### What you should do
Begin at the line containing "This screenshot has height=1998, width=1412." and reproduce every line through the end of the entries below. Nothing else should appear.

----- Material shown

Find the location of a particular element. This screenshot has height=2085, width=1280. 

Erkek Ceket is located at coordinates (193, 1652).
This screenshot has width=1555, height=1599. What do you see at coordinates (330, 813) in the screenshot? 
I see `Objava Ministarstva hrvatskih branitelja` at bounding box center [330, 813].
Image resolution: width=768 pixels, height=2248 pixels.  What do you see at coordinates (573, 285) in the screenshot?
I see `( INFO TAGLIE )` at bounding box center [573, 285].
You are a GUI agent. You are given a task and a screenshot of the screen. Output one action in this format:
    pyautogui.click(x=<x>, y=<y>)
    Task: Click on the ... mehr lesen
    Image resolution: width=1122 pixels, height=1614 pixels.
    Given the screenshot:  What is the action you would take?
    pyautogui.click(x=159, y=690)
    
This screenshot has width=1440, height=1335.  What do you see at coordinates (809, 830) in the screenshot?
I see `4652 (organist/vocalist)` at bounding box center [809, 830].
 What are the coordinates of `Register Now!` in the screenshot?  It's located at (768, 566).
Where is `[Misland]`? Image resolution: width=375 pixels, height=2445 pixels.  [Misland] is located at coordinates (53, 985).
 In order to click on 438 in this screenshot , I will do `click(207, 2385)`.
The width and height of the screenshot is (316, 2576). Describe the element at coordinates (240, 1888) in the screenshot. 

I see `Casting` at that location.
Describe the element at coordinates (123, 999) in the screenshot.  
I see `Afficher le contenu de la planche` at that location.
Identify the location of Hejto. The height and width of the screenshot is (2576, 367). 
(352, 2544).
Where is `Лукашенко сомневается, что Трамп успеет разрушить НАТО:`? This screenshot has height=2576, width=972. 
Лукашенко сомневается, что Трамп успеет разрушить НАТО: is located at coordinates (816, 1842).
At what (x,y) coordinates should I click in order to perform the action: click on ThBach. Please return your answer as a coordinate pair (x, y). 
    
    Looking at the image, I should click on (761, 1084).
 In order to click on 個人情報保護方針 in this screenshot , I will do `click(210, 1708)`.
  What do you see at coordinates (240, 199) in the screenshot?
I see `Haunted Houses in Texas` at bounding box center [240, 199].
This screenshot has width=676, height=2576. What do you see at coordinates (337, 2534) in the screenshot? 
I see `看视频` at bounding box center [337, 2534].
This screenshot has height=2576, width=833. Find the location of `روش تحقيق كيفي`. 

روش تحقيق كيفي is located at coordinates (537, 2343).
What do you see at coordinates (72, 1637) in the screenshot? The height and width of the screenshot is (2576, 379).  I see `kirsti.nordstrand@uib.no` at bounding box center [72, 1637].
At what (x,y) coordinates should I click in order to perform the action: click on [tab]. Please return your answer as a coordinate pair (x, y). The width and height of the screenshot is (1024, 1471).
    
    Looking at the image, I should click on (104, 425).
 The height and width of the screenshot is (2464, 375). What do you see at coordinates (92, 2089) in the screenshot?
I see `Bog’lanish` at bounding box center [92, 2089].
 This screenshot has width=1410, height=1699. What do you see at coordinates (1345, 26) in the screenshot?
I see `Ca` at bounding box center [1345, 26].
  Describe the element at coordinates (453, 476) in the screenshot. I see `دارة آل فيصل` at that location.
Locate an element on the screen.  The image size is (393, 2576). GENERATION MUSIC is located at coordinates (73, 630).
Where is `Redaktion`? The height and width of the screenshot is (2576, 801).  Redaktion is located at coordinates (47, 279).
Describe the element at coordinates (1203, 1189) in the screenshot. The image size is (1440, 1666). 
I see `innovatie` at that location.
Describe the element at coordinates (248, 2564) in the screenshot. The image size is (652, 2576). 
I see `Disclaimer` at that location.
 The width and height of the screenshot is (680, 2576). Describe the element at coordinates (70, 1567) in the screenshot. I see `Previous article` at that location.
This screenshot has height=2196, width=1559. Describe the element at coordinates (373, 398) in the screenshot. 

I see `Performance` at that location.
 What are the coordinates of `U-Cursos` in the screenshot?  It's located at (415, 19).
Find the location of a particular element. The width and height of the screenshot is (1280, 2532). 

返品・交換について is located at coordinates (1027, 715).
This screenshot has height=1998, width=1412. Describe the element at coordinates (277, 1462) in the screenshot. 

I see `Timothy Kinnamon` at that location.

----------

### Response for this exercise
This screenshot has height=1998, width=1412. Describe the element at coordinates (277, 1462) in the screenshot. 

I see `Timothy Kinnamon` at that location.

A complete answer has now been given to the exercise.